_YOUR TASK_. Write out every line of the material as it stands, apart from the pictures.

_RECORDS SUPPLIED_.
------------------------

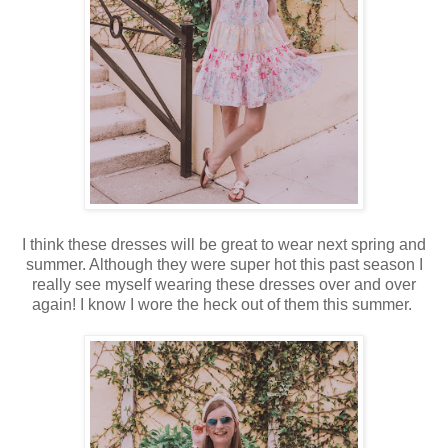
I think these dresses will be great to wear next spring and
summer. Although they were super hot this past season I
really see myself wearing these dresses over and over
again! I know I wore the heck out of them this summer.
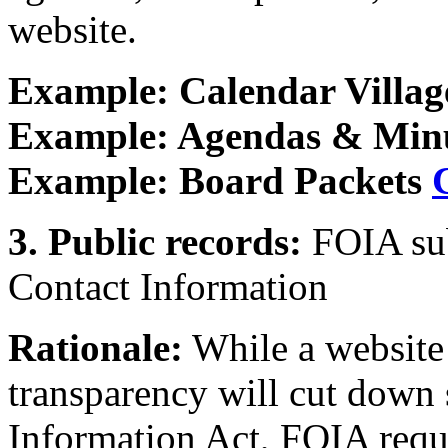
website.
Example: Calendar Villag
Example: Agendas & Minu
Example: Board Packets
3. Public records:
FOIA sub
Contact Information
Rationale:
While a website
transparency will cut down 
Information Act, FOIA requ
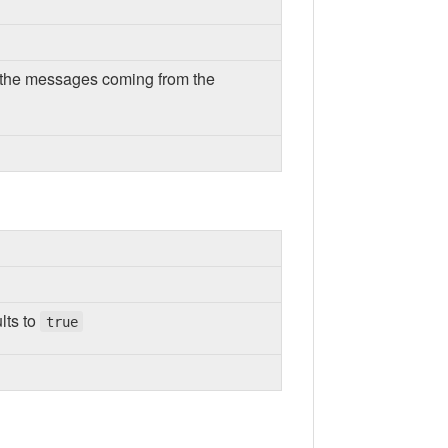
or the messages coming from the
lts to
true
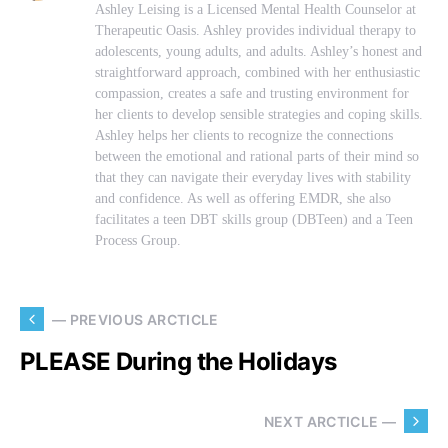
Ashley Leising is a Licensed Mental Health Counselor at
Therapeutic Oasis. Ashley provides individual therapy to
adolescents, young adults, and adults. Ashley’s honest and
straightforward approach, combined with her enthusiastic
compassion, creates a safe and trusting environment for
her clients to develop sensible strategies and coping skills.
Ashley helps her clients to recognize the connections
between the emotional and rational parts of their mind so
that they can navigate their everyday lives with stability
and confidence. As well as offering EMDR, she also
facilitates a teen DBT skills group (DBTeen) and a Teen
Process Group.
— PREVIOUS ARCTICLE
PLEASE During the Holidays
NEXT ARCTICLE —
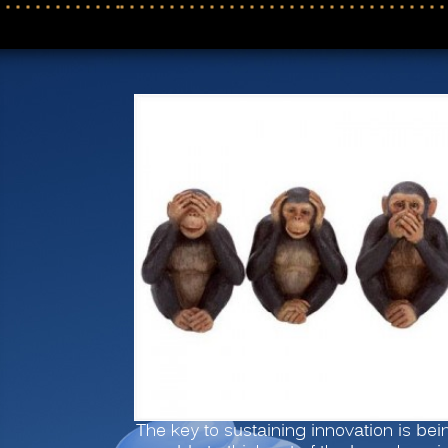
The key to sustaining innovation is bei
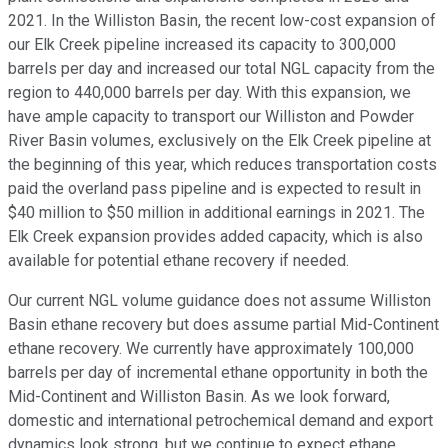
2021. In the Williston Basin, the recent low-cost expansion of
our Elk Creek pipeline increased its capacity to 300,000
barrels per day and increased our total NGL capacity from the
region to 440,000 barrels per day. With this expansion, we
have ample capacity to transport our Williston and Powder
River Basin volumes, exclusively on the Elk Creek pipeline at
the beginning of this year, which reduces transportation costs
paid the overland pass pipeline and is expected to result in
$40 million to $50 million in additional earnings in 2021. The
Elk Creek expansion provides added capacity, which is also
available for potential ethane recovery if needed.
Our current NGL volume guidance does not assume Williston
Basin ethane recovery but does assume partial Mid-Continent
ethane recovery. We currently have approximately 100,000
barrels per day of incremental ethane opportunity in both the
Mid-Continent and Williston Basin. As we look forward,
domestic and international petrochemical demand and export
dynamics look strong, but we continue to expect ethane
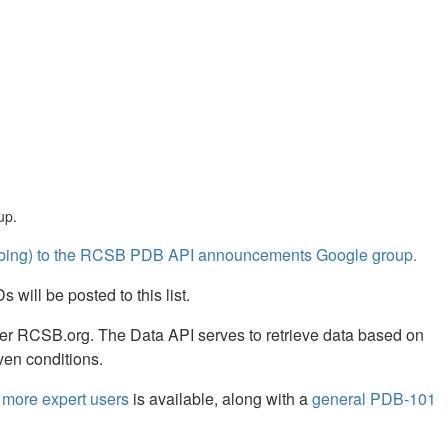
up.
cribing) to the RCSB PDB API announcements Google group.
will be posted to this list.
er RCSB.org. The Data API serves to retrieve data based on
ven conditions.
more expert users
is available, along with a
general PDB-101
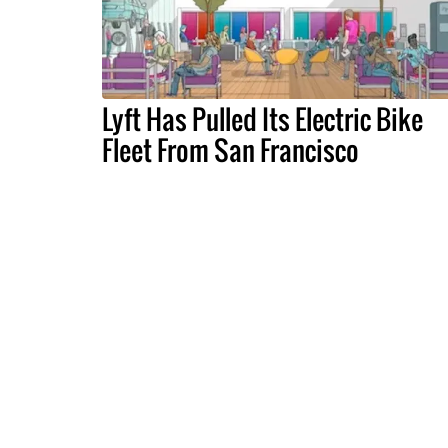
Lyft Has Pulled Its Electric Bike
Fleet From San Francisco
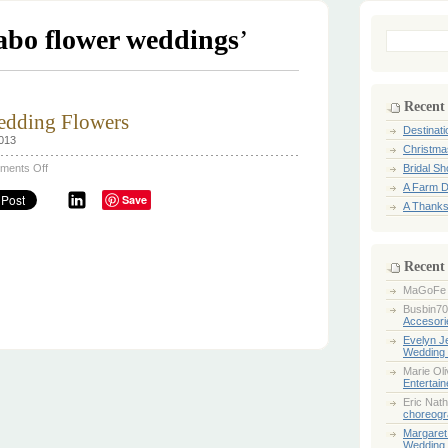
abo flower weddings
’
Search
for:
Recent
dding Flowers
Destinat
2013
Christma
on
ments Off
Bridal S
Spring
A Farm D
&
Save
Summer
A Thanks
Wedding
Flowers
Recent
MaGoFe
Busbin70
Accesori
Evelyn 
Wedding 
Marie Ol
Entertai
Eric Nath
choreogr
Margaret
Wedding 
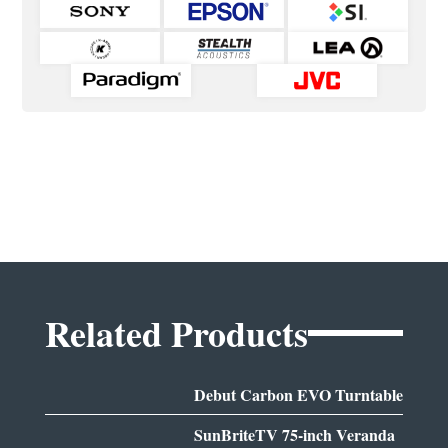
Related Products
Debut Carbon EVO Turntable
SunBriteTV 75-inch Veranda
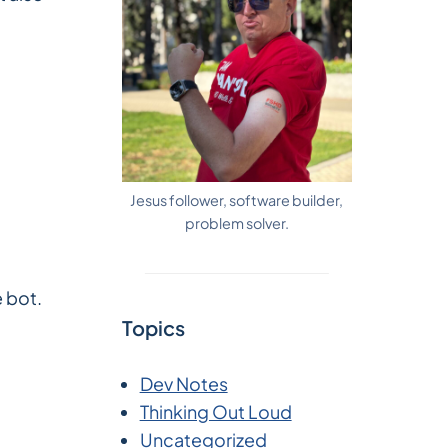
Jesus follower, software builder,
problem solver.
e bot.
Topics
Dev Notes
Thinking Out Loud
Uncategorized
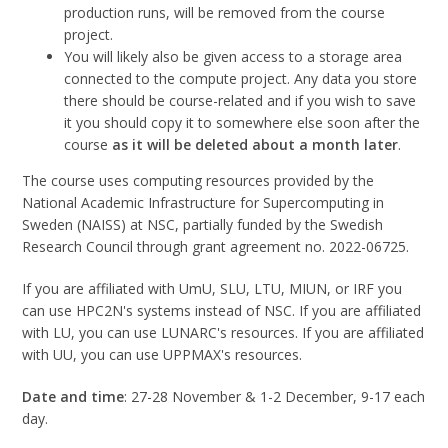
production runs, will be removed from the course
project.
You will likely also be given access to a storage area
connected to the compute project. Any data you store
there should be course-related and if you wish to save
it you should copy it to somewhere else soon after the
course
as it will be deleted about a month later
.
The course uses computing resources provided by the
National Academic Infrastructure for Super­computing in
Sweden (NAISS) at NSC, partially funded by the Swedish
Research Council through grant agreement no. 2022-06725.
If you are affiliated with UmU, SLU, LTU, MIUN, or IRF you
can use HPC2N's systems instead of NSC. If you are affiliated
with LU, you can use LUNARC's resources. If you are affiliated
with UU, you can use UPPMAX's resources.
Date and time
: 27-28 November & 1-2 December, 9-17 each
day.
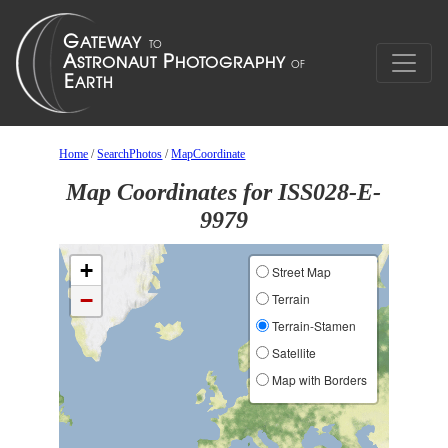
Home
/
SearchPhotos
/
MapCoordinate
Map Coordinates for ISS028-E-
9979
+
Street Map
−
Terrain
Terrain-Stamen
Satellite
Map with Borders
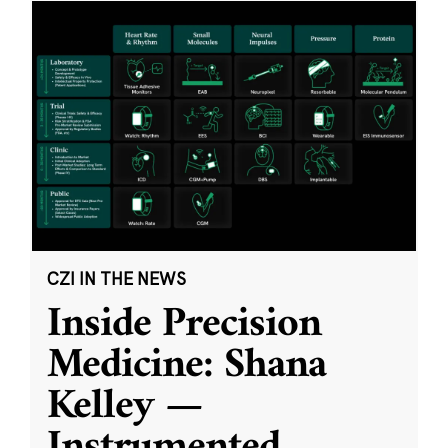
CZI IN THE NEWS
Inside Precision
Medicine: Shana
Kelley —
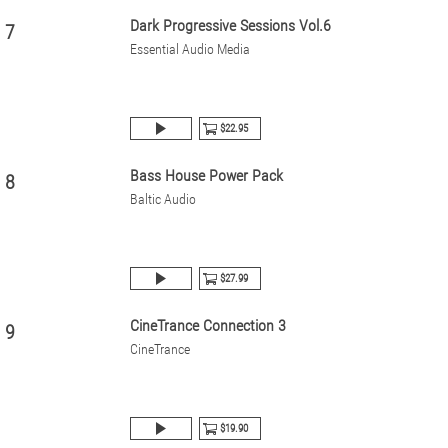
Dark Progressive Sessions Vol.6
7
Essential Audio Media
$22.95
Bass House Power Pack
8
Baltic Audio
$27.99
CineTrance Connection 3
9
CineTrance
$19.90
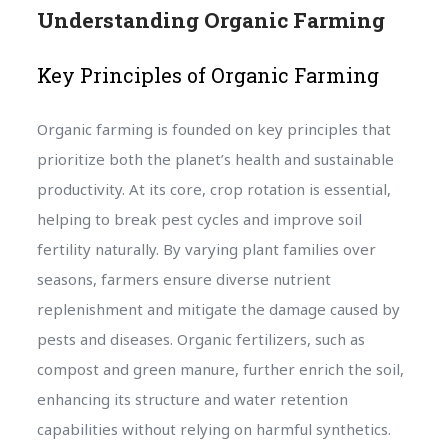
Understanding Organic Farming
Key Principles of Organic Farming
Organic farming is founded on key principles that
prioritize both the planet’s health and sustainable
productivity. At its core, crop rotation is essential,
helping to break pest cycles and improve soil
fertility naturally. By varying plant families over
seasons, farmers ensure diverse nutrient
replenishment and mitigate the damage caused by
pests and diseases. Organic fertilizers, such as
compost and green manure, further enrich the soil,
enhancing its structure and water retention
capabilities without relying on harmful synthetics.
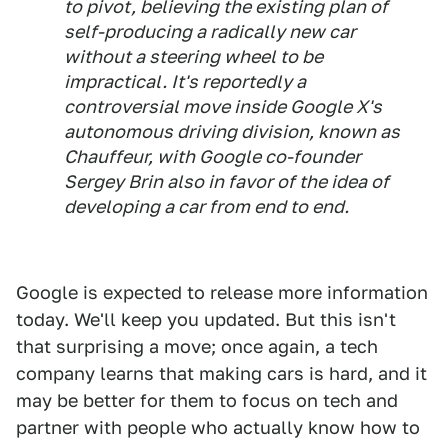
to pivot, believing the existing plan of
self-producing a radically new car
without a steering wheel to be
impractical. It's reportedly a
controversial move inside Google X's
autonomous driving division, known as
Chauffeur, with Google co-founder
Sergey Brin also in favor of the idea of
developing a car from end to end.
Google is expected to release more information
today. We'll keep you updated. But this isn't
that surprising a move; once again, a tech
company learns that making cars is hard, and it
may be better for them to focus on tech and
partner with people who actually know how to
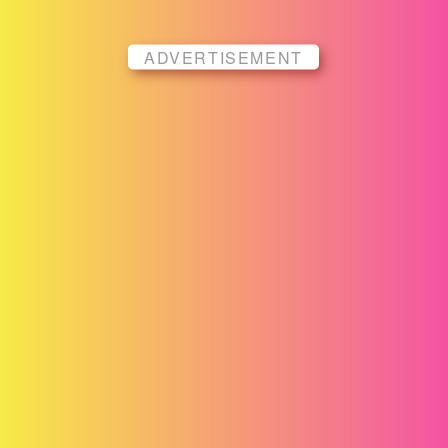
ADVERTISEMENT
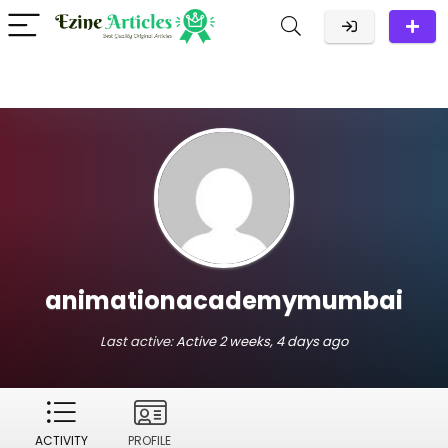
animationacademymumbai
Last active:
Active 2 weeks, 4 days ago
ACTIVITY
PROFILE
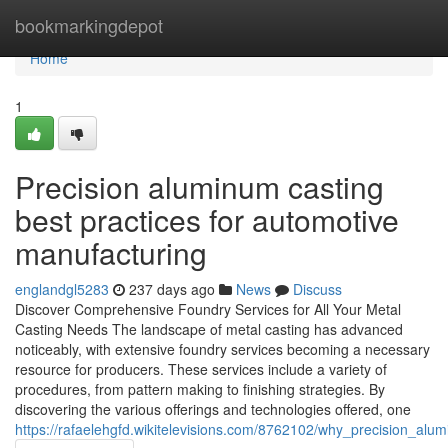
Home
bookmarkingdepot
Home
1
Precision aluminum casting
best practices for automotive
manufacturing
englandgl5283
237 days ago
News
Discuss
Discover Comprehensive Foundry Services for All Your Metal
Casting Needs The landscape of metal casting has advanced
noticeably, with extensive foundry services becoming a necessary
resource for producers. These services include a variety of
procedures, from pattern making to finishing strategies. By
discovering the various offerings and technologies offered, one
https://rafaelehgfd.wikitelevisions.com/8762102/why_precision_a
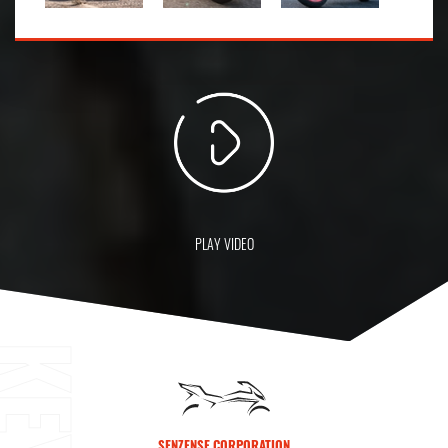
PLAY VIDEO
SENZENSE CORPORATION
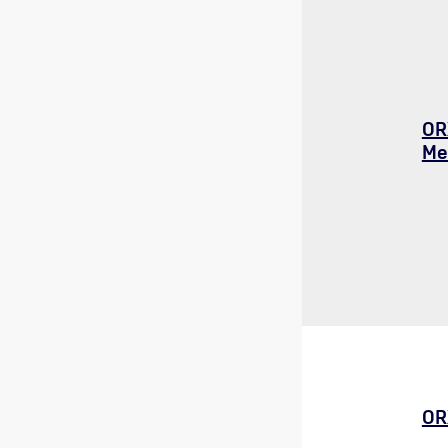
OR
Me
OR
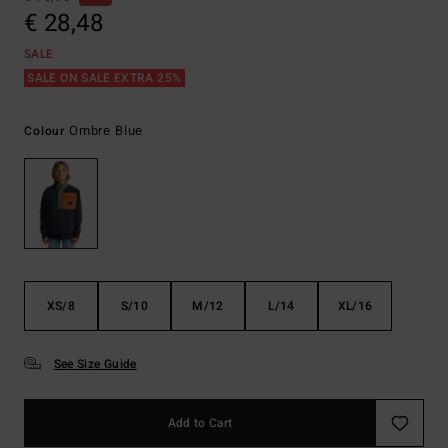
€ 28,48
SALE
SALE ON SALE EXTRA 25%
Ombre Blue
Colour
XS/8
S/10
M/12
L/14
XL/16
See Size Guide
Add to Cart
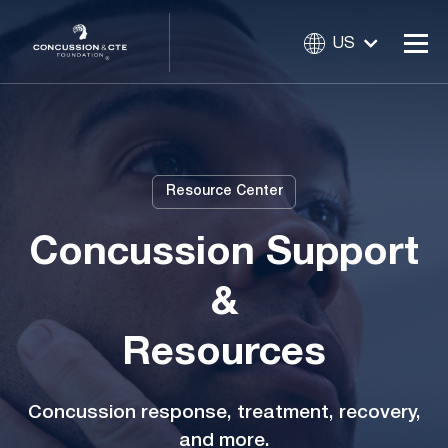
US
Resource Center
Concussion Support
&
Resources
Concussion response, treatment, recovery,
and more.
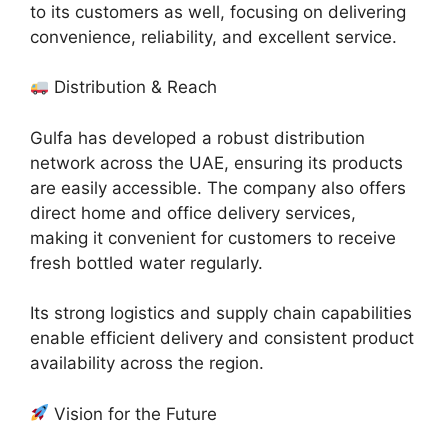
to its customers as well, focusing on delivering
convenience, reliability, and excellent service.
Distribution & Reach
Gulfa has developed a robust distribution
network across the UAE, ensuring its products
are easily accessible. The company also offers
direct home and office delivery services,
making it convenient for customers to receive
fresh bottled water regularly.
Its strong logistics and supply chain capabilities
enable efficient delivery and consistent product
availability across the region.
Vision for the Future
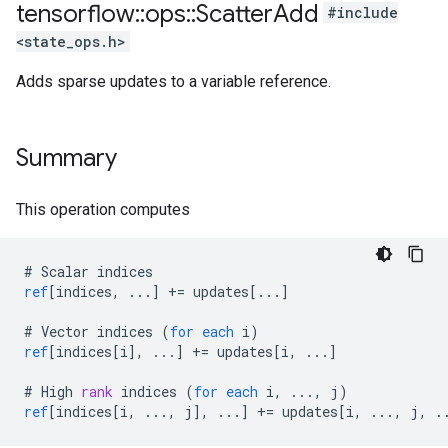
tensorflow
::
ops
::
Scatter
Add
#include
<state_ops.h>
Adds sparse updates to a variable reference.
Summary
This operation computes
#
Scalar
indices
ref
[
indices, ...
]
+=
updates
[
...
]
#
Vector
indices
(
for
each
i
)
ref
[
indices[i
]
,
...
]
+=
updates
[
i, ...
]
#
High
rank
indices
(
for
each
i
,
...,
j
)
ref
[
indices[i, ..., j
]
,
...
]
+=
updates
[
i, ..., j, .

------------------------

_OUTPUT BELOW_.
I think these dresses will be great to wear next spring and
summer. Although they were super hot this past season I
really see myself wearing these dresses over and over
again! I know I wore the heck out of them this summer.
website.
Example: Calendar Villag
Example: Agendas & Minu
Example: Board Packets
3. Public records:
FOIA sub
Contact Information
Rationale:
While a website
transparency will cut down 
Information Act, FOIA requ
or the messages coming from the
lts to
true
Ashley Leising is a Licensed Mental Health Counselor at
Therapeutic Oasis. Ashley provides individual therapy to
adolescents, young adults, and adults. Ashley’s honest and
straightforward approach, combined with her enthusiastic
compassion, creates a safe and trusting environment for
her clients to develop sensible strategies and coping skills.
Ashley helps her clients to recognize the connections
between the emotional and rational parts of their mind so
that they can navigate their everyday lives with stability
and confidence. As well as offering EMDR, she also
facilitates a teen DBT skills group (DBTeen) and a Teen
Process Group.
— PREVIOUS ARCTICLE
PLEASE During the Holidays
NEXT ARCTICLE —
The key to sustaining innovation is bei
2021. In the Williston Basin, the recent low-cost expansion of
our Elk Creek pipeline increased its capacity to 300,000
barrels per day and increased our total NGL capacity from the
region to 440,000 barrels per day. With this expansion, we
have ample capacity to transport our Williston and Powder
River Basin volumes, exclusively on the Elk Creek pipeline at
the beginning of this year, which reduces transportation costs
paid the overland pass pipeline and is expected to result in
$40 million to $50 million in additional earnings in 2021. The
Elk Creek expansion provides added capacity, which is also
available for potential ethane recovery if needed.
Our current NGL volume guidance does not assume Williston
Basin ethane recovery but does assume partial Mid-Continent
ethane recovery. We currently have approximately 100,000
barrels per day of incremental ethane opportunity in both the
Mid-Continent and Williston Basin. As we look forward,
domestic and international petrochemical demand and export
dynamics look strong, but we continue to expect ethane
up.
cribing) to the RCSB PDB API announcements Google group.
will be posted to this list.
er RCSB.org. The Data API serves to retrieve data based on
ven conditions.
more expert users
is available, along with a
general PDB-101
Lyft Has Pulled Its Electric Bike
Fleet From San Francisco
abo flower weddings
’
Search
for:
Recent
dding Flowers
Destinat
2013
Christma
on
ments Off
Bridal S
Spring
A Farm D
&
Save
Summer
A Thanks
Wedding
Flowers
Recent
MaGoFe
Busbin70
Accesori
Evelyn 
Wedding 
Marie Ol
Entertai
Eric Nath
choreogr
Margaret
Wedding 
Related Products
Debut Carbon EVO Turntable
SunBriteTV 75-inch Veranda
Jesus follower, software builder,
problem solver.
e bot.
Topics
Dev Notes
Thinking Out Loud
Uncategorized
production runs, will be removed from the course
project.
You will likely also be given access to a storage area
connected to the compute project. Any data you store
there should be course-related and if you wish to save
it you should copy it to somewhere else soon after the
course
as it will be deleted about a month later
.
The course uses computing resources provided by the
National Academic Infrastructure for Super­computing in
Sweden (NAISS) at NSC, partially funded by the Swedish
Research Council through grant agreement no. 2022-06725.
If you are affiliated with UmU, SLU, LTU, MIUN, or IRF you
can use HPC2N's systems instead of NSC. If you are affiliated
with LU, you can use LUNARC's resources. If you are affiliated
with UU, you can use UPPMAX's resources.
Date and time
: 27-28 November & 1-2 December, 9-17 each
day.
Home
/
SearchPhotos
/
MapCoordinate
Map Coordinates for ISS028-E-
9979
+
Street Map
−
Terrain
Terrain-Stamen
Satellite
Map with Borders
CZI IN THE NEWS
Inside Precision
Medicine: Shana
Kelley —
Dark Progressive Sessions Vol.6
7
Essential Audio Media
$22.95
Bass House Power Pack
8
Baltic Audio
$27.99
CineTrance Connection 3
9
CineTrance
$19.90
Understanding Organic Farming
Key Principles of Organic Farming
Organic farming is founded on key principles that
prioritize both the planet’s health and sustainable
productivity. At its core, crop rotation is essential,
helping to break pest cycles and improve soil
fertility naturally. By varying plant families over
seasons, farmers ensure diverse nutrient
replenishment and mitigate the damage caused by
pests and diseases. Organic fertilizers, such as
compost and green manure, further enrich the soil,
enhancing its structure and water retention
capabilities without relying on harmful synthetics.
to pivot, believing the existing plan of
self-producing a radically new car
without a steering wheel to be
impractical. It's reportedly a
controversial move inside Google X's
autonomous driving division, known as
Chauffeur, with Google co-founder
Sergey Brin also in favor of the idea of
developing a car from end to end.
Google is expected to release more information
today. We'll keep you updated. But this isn't
that surprising a move; once again, a tech
company learns that making cars is hard, and it
may be better for them to focus on tech and
partner with people who actually know how to
ADVERTISEMENT
animationacademymumbai
Last active:
Active 2 weeks, 4 days ago
ACTIVITY
PROFILE
Home
bookmarkingdepot
Home
1
Precision aluminum casting
best practices for automotive
manufacturing
englandgl5283
237 days ago
News
Discuss
Discover Comprehensive Foundry Services for All Your Metal
Casting Needs The landscape of metal casting has advanced
noticeably, with extensive foundry services becoming a necessary
resource for producers. These services include a variety of
procedures, from pattern making to finishing strategies. By
discovering the various offerings and technologies offered, one
https://rafaelehgfd.wikitelevisions.com/8762102/why_precision_a
PLAY VIDEO
SENZENSE CORPORATION
OR
Me
OR
€ 28,48
SALE
SALE ON SALE EXTRA 25%
Ombre Blue
Colour
XS/8
S/10
M/12
L/14
XL/16
See Size Guide
Add to Cart
US
Resource Center
Concussion Support
&
Resources
Concussion response, treatment, recovery,
and more.
to its customers as well, focusing on delivering
convenience, reliability, and excellent service.
Distribution & Reach
Gulfa has developed a robust distribution
network across the UAE, ensuring its products
are easily accessible. The company also offers
direct home and office delivery services,
making it convenient for customers to receive
fresh bottled water regularly.
Its strong logistics and supply chain capabilities
enable efficient delivery and consistent product
availability across the region.
Vision for the Future
tensorflow
::
ops
::
Scatter
Add
#include
<state_ops.h>
Adds sparse updates to a variable reference.
Summary
This operation computes
#
Scalar
indices
ref
[
indices, ...
]
+=
updates
[
...
]
#
Vector
indices
(
for
each
i
)
ref
[
indices[i
]
,
...
]
+=
updates
[
i, ...
]
#
High
rank
indices
(
for
each
i
,
...,
j
)
ref
[
indices[i, ..., j
]
,
...
]
+=
updates
[
i, ..., j, .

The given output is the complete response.